Mlliyet Milliyet Blog Milliyet Blog
 
Facebook Connect
Blog Kategorileri
 

19 Şubat '09

 
Kategori
Gündelik Yaşam
 

Düş Şehir/Gerçek Adam

Düş Şehir/Gerçek Adam
 

loadtr.com



Uzun ve zor bir yolculuk olacak bu biliyorum. Kafamı otobüsün camına dayadığımda hissettiğim soğuğu, kimilerini kendime katıp kimilerini orada bırakarak geçeceğim durakları, üzerime sinmiş bekleme kokusunun kalkacağı zamanı, ve ne çok yerden, şeyden, kişiden geçip de sonunda varacağım yeri bildiğim gibi...

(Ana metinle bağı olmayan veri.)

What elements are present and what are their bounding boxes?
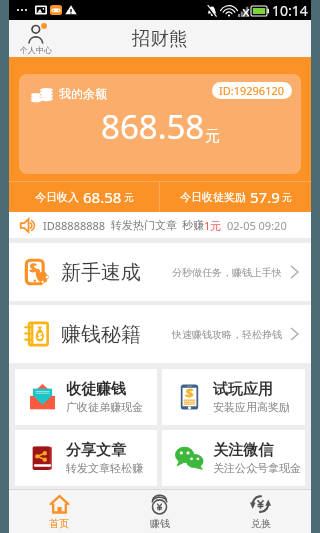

Sadece duraklardan değil, sokaklardan geçeceğim mesela, oyunlarına imrendiğim çocuk seslerinin yankılandığı, kaldırım taşlarına nice öykülerin sindiği caddelerden, atılan her adımın başka bir hayata geçirdiği, bir ayırıp bir birleştirdiği yollardan geçeceğim. Büyüdükçe yalnızlaşan şehirlerden geçeceğim, her geçişimde kendimden bir parça daha bırakacağım kalabalıklaşsın diye, kendi yalnızlığımı dert edinmeden. Zamanlar geçeceğim saklandıkça yakalandığım, içimin duvarlarına kendi ellerimle kazıdığım anlardan, anılardan geçeceğim. Hayatın içine buram buram sindiği cumartesilerden geçeceğim diğer günlerin kıskanıp da bakakaldığı. İnsanlardan geçeceğim kimini görmeden, görünmeden kimine sessiz sedasız, kimininse yüreklerinin tam da orta yerinde bağıra çağıra yer edindiğim. Sözlerden geçeceğim canı acıyan, can acıtan, kelimelerin günahı boynumda, izi sadece yüreğimde saklı. Mevsimlerden geçeceğim sonra, kışlarında yanıp yazlarında üşüdüğüm, her son’unda yeniden doğup her ilk’inde yeniden öldüğüm baharlardan...Gün gelecek kendimden geçeceğim belki; bırakacağım yarı yolda umutlarımı, yorgunum vazgeçtim diyeceğim, saymayacağım akıp giden zamanı...

Uzun ve zor bir yolculuk olacak bu biliyorum. Bittiğinde senin şehrinde, caddende, sokağında, kapında, hayatında bulacağım kendimi. Sen bekliyor olacaksın zamanını bilmediğin halde, kapıyı açtığında hiç şaşırmayacaksın. Yüzünde tanıdık koca bir tebessümle sımsıkı sarılarak karşılayacaksın beni.Yol yorgunu avuçlarımı dinlendireceksin ellerinde.

Cam önüne benim için kurduğun masaya oturacağım. Nasıl olduğunu sormadan kahvemi hazırlayacaksın sen ve ben kulağımda yanan odunların çıtırtısı, sesini duymadan seni dinliyor olacağım sessizce. Sonra gelip tam karşıma oturacaksın, acısını çıkartmak ister gibi yakınken uzak olduğumuz günlerin. Uzun uzun bakacağım, hiç görmediğim halde en ince ayrıntısına kadar bildiğim yüzüne...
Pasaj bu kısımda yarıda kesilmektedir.